La Fleur dans l’atelier de Mondrian

La Fleur dans l’atelier de Mondrian

Un album envoûtant, une exposition qui fait rêver à la beauté !

Pour tout découvrir de cet album, rendez-vous à Bruxelles, à la Galerie Champaka… Une exposition qui, assurément, mérite tous les détours ! Du 8 décembre 2017 au 7 janvier 2018.

 

Mondrian, dans un cimetière parisien, dessine une fleur, la montre à une jeune femme, et voilà ce qu’il en dit :  » C’est le mot : joli…  »
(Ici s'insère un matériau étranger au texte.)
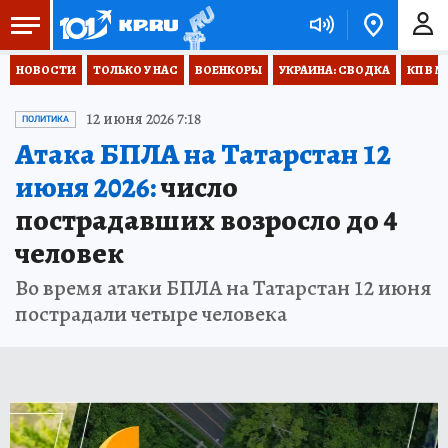
НОВОСТИ
ТОЛЬКО У НАС
ВОЕНКОРЫ
УКРАИНА: СВОДКА
КП В М
12 июня 2026 7:18
ПОЛИТИКА
Атака БПЛА на Татарстан 12
июня 2026:
число
пострадавших возросло до 4
человек
Во время атаки БПЛА на Татарстан 12 июня
пострадали четыре человека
Et c’est en partie à partir de cette phrase, qui dénie à la seule représentation de la réalité l’adjectif « beau », à partir de cette rencontre que les auteurs de cet album d’une envoûtante pureté, imaginent qui était Piet Mondrian, et ce que furent ses élans humains. Et les auteurs, Peyraud et Lapone, nous racontent ainsi une vie imaginée du peintre venu des Pays-bas.

Une vie imaginaire, oui, mais d’une vérité évidente…

 

 

Tout le monde connaît l’art de Piet Mondrian, de nos jours… Plages blanche cernées par d’épais traits noirs, géométries colorées qui se plongent dans l’infini du regard, son abstraction mathématique fait partie depuis de longues années maintenant du quotidien de la mode, du design, de la rue donc. Il n’en fut pas toujours ainsi, loin s’en faut, et Piet Mondrian, dans l’après-guerre de 14/18, dessinait des fleurs à Paris pour payer son loyer. La folie des années d’oubli des horreurs de la der des ders ne lui était pas joyeuse, loin s’en faut, et l’amour se vivait essentiellement tarifié.

Ce qui, par contre, n’avait rien de mercantile pour lui, c’était la danse, la musique, le jazz, et les soirées et les nuits vécues loin de la réalité, voyageant à deux tout au long de notes virevoltantes, avec une partenaire amoureuse elle aussi de la danse.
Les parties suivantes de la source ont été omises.